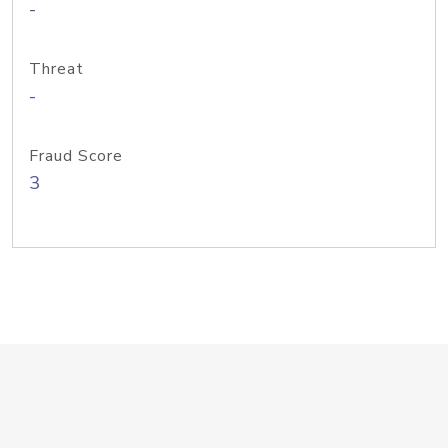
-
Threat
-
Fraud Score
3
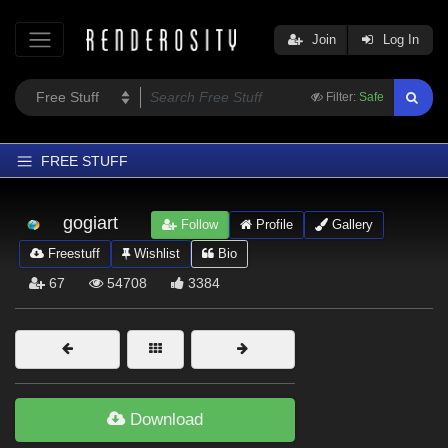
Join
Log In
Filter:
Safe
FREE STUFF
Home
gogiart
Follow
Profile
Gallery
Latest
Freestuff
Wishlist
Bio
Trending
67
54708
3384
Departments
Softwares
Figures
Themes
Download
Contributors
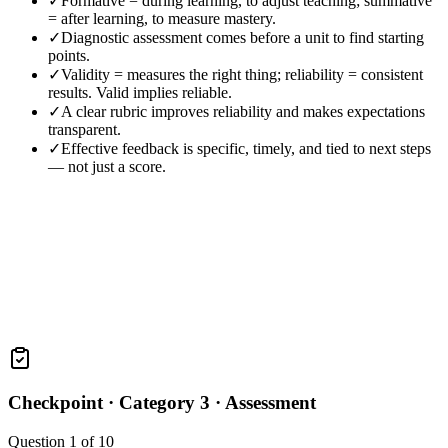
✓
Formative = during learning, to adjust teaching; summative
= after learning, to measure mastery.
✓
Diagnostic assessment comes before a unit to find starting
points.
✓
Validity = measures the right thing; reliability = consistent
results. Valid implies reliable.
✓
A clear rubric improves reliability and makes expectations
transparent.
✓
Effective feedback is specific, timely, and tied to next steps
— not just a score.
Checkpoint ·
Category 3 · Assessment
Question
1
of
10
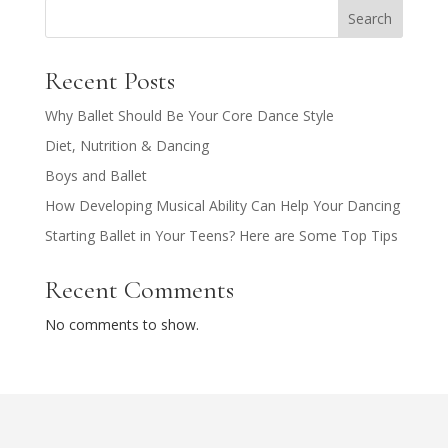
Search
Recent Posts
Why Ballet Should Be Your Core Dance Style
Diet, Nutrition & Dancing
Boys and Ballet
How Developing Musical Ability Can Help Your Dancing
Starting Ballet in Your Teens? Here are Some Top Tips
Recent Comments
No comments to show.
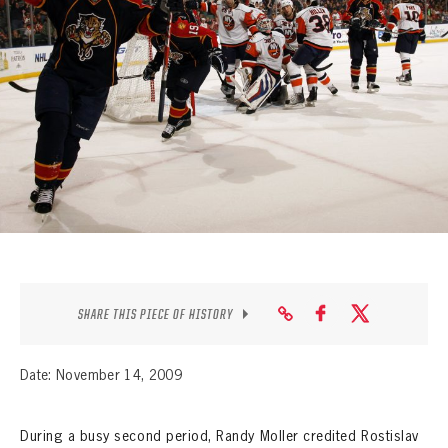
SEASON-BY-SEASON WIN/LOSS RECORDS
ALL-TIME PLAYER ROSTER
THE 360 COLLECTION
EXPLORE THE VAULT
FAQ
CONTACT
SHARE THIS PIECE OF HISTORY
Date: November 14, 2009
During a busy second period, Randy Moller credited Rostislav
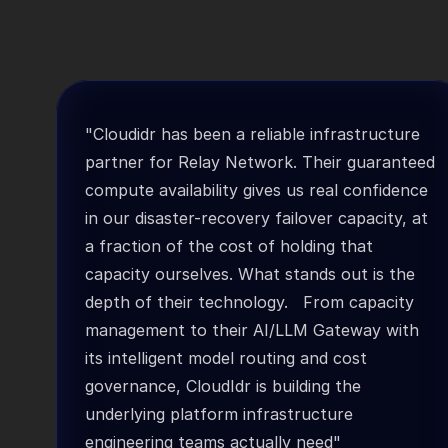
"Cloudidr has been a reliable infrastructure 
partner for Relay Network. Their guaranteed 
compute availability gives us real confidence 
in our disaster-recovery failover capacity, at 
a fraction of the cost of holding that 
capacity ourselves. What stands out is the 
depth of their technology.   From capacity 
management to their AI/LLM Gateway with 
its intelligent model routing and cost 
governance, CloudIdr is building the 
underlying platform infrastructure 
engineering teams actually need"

####################

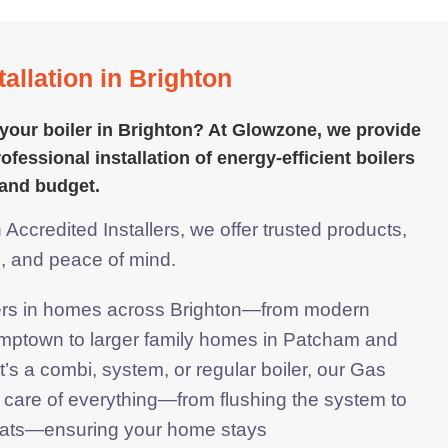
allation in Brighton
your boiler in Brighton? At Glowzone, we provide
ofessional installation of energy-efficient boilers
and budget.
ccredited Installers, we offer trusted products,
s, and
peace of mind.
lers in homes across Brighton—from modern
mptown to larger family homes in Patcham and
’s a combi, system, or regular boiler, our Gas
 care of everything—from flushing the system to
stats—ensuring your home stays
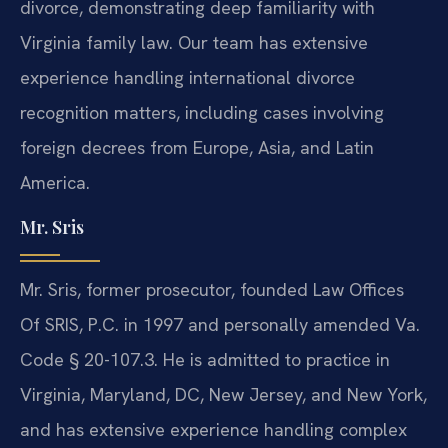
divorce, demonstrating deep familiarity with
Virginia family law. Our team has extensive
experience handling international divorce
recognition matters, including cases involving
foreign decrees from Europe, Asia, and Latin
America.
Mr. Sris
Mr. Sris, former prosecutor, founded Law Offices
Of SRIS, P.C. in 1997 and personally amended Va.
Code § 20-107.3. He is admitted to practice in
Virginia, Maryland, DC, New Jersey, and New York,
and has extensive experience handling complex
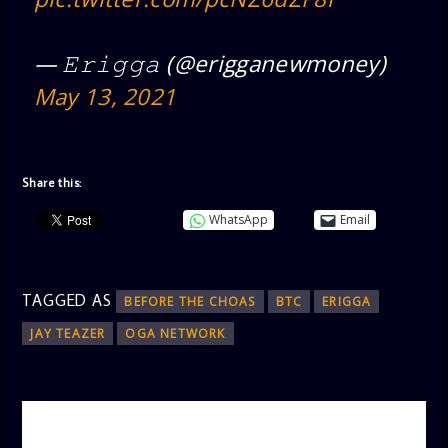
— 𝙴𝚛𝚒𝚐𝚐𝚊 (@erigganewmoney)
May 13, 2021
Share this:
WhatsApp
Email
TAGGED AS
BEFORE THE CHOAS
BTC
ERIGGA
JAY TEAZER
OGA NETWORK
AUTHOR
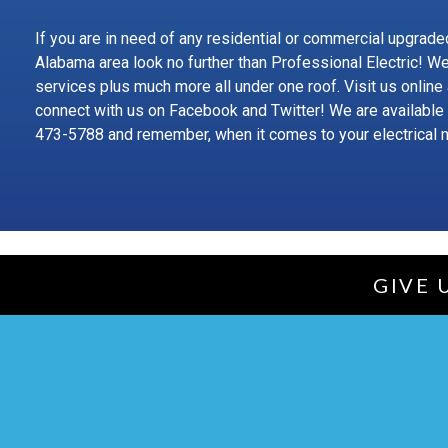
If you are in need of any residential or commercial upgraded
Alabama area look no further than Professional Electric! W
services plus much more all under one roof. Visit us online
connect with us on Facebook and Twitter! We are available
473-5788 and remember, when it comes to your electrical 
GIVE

####################

• **REQUIRED WORK**: Track down all lines above with the string "reliability" and copy them.

• **TASK RESULT**:
Validity = measures the right thing; reliability = consistent
A clear rubric improves reliability and makes expectations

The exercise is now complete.